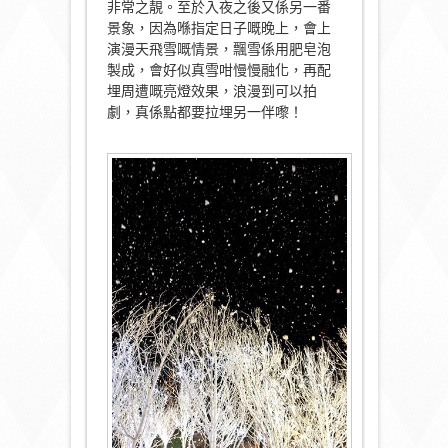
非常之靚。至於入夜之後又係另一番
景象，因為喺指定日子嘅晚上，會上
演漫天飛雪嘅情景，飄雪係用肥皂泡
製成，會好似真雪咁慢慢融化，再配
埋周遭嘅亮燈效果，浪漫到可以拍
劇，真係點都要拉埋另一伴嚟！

...

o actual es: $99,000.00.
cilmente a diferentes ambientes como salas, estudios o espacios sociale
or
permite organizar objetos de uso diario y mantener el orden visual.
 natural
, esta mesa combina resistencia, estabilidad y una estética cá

> [About this task] The lines above, starting at the one with "permite organizar objetos" and ending at the one with "una estética cá", are the only ones to return, exactly as written.

> [Response area]
permite organizar objetos de uso diario y mantener el orden visual.
 natural
, esta mesa combina resistencia, estabilidad y una estética cá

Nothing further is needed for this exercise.